Does anyone have any ideas on removing the 1/4 " drain plug from a hydraulic control valve on a Case 222? First I tried just a plain allen wrench that didn"t work. Then a allen wrench in socket that didn't work. Then I tried my electric impact wrench that didn't work. Then took it to a hydraulic repair shop they tried it until the corners were rounded off and can't you a allen wrench on it any more. Someone told me to try a easy out on it now. Do I dare to heat it up. Or is that risking a chance of cracking the valve or doing other damage to the valve? I know before heating it the O Rings would need to be removed first. A step I would like to eliminate. Also I put Kroil Oil on it a couple of days prior of trying to take it out. Any ideas would be appreciated.

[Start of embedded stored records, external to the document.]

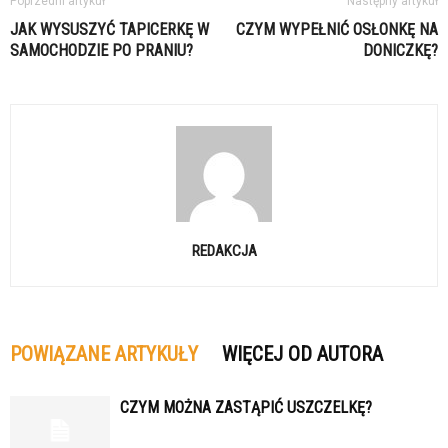
Poprzedni artykuł
Następny artykuł
JAK WYSUSZYĆ TAPICERKĘ W
CZYM WYPEŁNIĆ OSŁONKĘ NA
SAMOCHODZIE PO PRANIU?
DONICZKĘ?
REDAKCJA
POWIĄZANE ARTYKUŁY
WIĘCEJ OD AUTORA
CZYM MOŻNA ZASTĄPIĆ USZCZELKĘ?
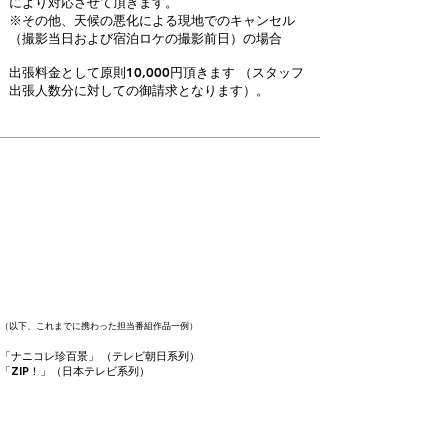
により対応させて頂きます。
※その他、天候の悪化による現地でのキャンセル
（撮影当日および宿泊ロケの撮影前日）の場合
出張料金として原則10,000円頂きます （スタッフ
出張人数分に対しての御請求となります）。
​寅家では映像制作をメインに、その他
にもイベント映像、コマーシャル、Ｄ
ＶＤ等の企画制作を行っています。
（以下、これまでに携わった
担当番組作品一例）
「ナニコレ珍百景」 （テレビ朝日系列）
「ZIP！」（日本テレビ系列）
「世界の果てまでイッテQ！」（日本テレビ系列）
「ぐるナイ」（日本テレビ系列）
「ヒルナンデス！」（日本テレビ系列）
「行列のできる相談所」（日本テレビ系列）
「24時間TV」（日本テレビ系列）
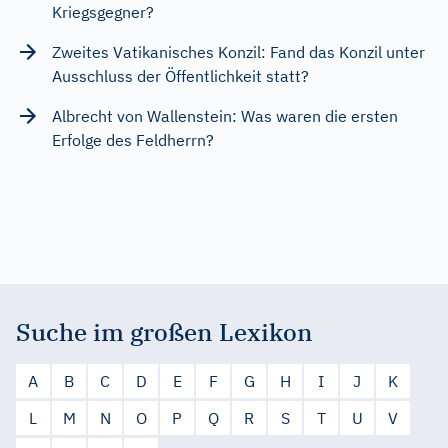
Kriegsgegner?
Zweites Vatikanisches Konzil: Fand das Konzil unter
Ausschluss der Öffentlichkeit statt?
Albrecht von Wallenstein: Was waren die ersten
Erfolge des Feldherrn?
Suche im großen Lexikon
A
B
C
D
E
F
G
H
I
J
K
L
M
N
O
P
Q
R
S
T
U
V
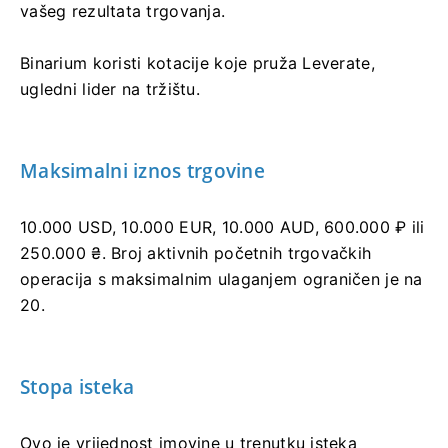
vašeg rezultata trgovanja.
Binarium koristi kotacije koje pruža Leverate,
ugledni lider na tržištu.
Maksimalni iznos trgovine
10.000 USD, 10.000 EUR, 10.000 AUD, 600.000 ₽ ili
250.000 ₴. Broj aktivnih početnih trgovačkih
operacija s maksimalnim ulaganjem ograničen je na
20.
Stopa isteka
Ovo je vrijednost imovine u trenutku isteka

Frozen Drain Plug Removal On Hydraulic Control Valve
Started by
Twood
, Jan 20, 2012 04:11 PM
8 replies to this topic
#1 OFFLINE
Posted January 20, 2012 - 04:11 PM
#2 ONLINE
Posted January 20, 2012 - 08:06 PM
Well you can try to get the next size allen in there and spin it out...next you can drill a hole with a drill stop of course and attempt to use an ez out, or you can wedge in the largest allen you can fit in there and give it a quick zap with a welder on a couple of sides and spin it out. if that doesn't work drill out the interior...cut new threads in the drain plug and put a bolt in there...my ideas...
#3 OFFLINE
Posted January 20, 2012 - 11:34 PM
I agree, a reverse tap would be the next option
#4 OFFLINE
Posted January 21, 2012 - 09:34 AM
If its pipe thread, try tightening it a little. The taper on a pipe thread will go in easier than it will come out. After it moves it should come right out. Can you weld a bolt head in the allen and use a nut on the bolt to turn it.
#5 ONLINE
Posted January 21, 2012 - 09:53 AM
Maybe you could try giving it a few wacks with a punch and then use an easy-out , if you don't have the short muti style ones you might have to grind the end down to get the correct fit on the longer style easy-outs , Al
#6 OFFLINE
Posted January 26, 2012 - 12:41 PM
Try using a torx socket. find the closest size that won't quite go into the hex recess and then drive it in. The torx ridges should cut into the plug and maybe provide enough bite to get it out. Oh, and using a punch in the bottom of the hole first helps too, and don't spare the oomph when hitting the punch!
#7 OFFLINE
Posted February 04, 2012 - 02:19 PM
After several attempts myself and once from a person that bought some parts from my parts tractor it finally came out. What finally got it was putting PB Baster on it for 2 or 3 days while waiting for my new set of Snap On multi spline extractor set to come. The first two sizes slipped probably because I didn't drill the hole. The third time I drilled the proper size hole 11/32". I didn't drill all the way through the plug just deep enough for the extractor to get a good bite. With a big breaker bar and a lot of pressure it finally came loose. What a good feeling. That extractor set was well worth the money. Tried another set made in Taiwan but the edges broke off. Wish it was easier to buy good American made tools.:smile1:
#8 OFFLINE
Posted February 04, 2012 - 05:37 PM
I'm glad you got it out and even happier that you shared the solution with us. I couldn't offer any advice that hadn't already been posted. Snap-On is expensive, but less expensive than a cheaper tool that only serves to take up room in a toolbox because it doesn't work.
#9 ONLINE
Posted February 12, 2012 - 02:25 AM
I agree with the whole 'Snap On' concept, But infrequently do I run into stuff that HF tools 'won't work' in those instances, you just gotta 'pay the piper' and you end up with some quality stuff out of the deal!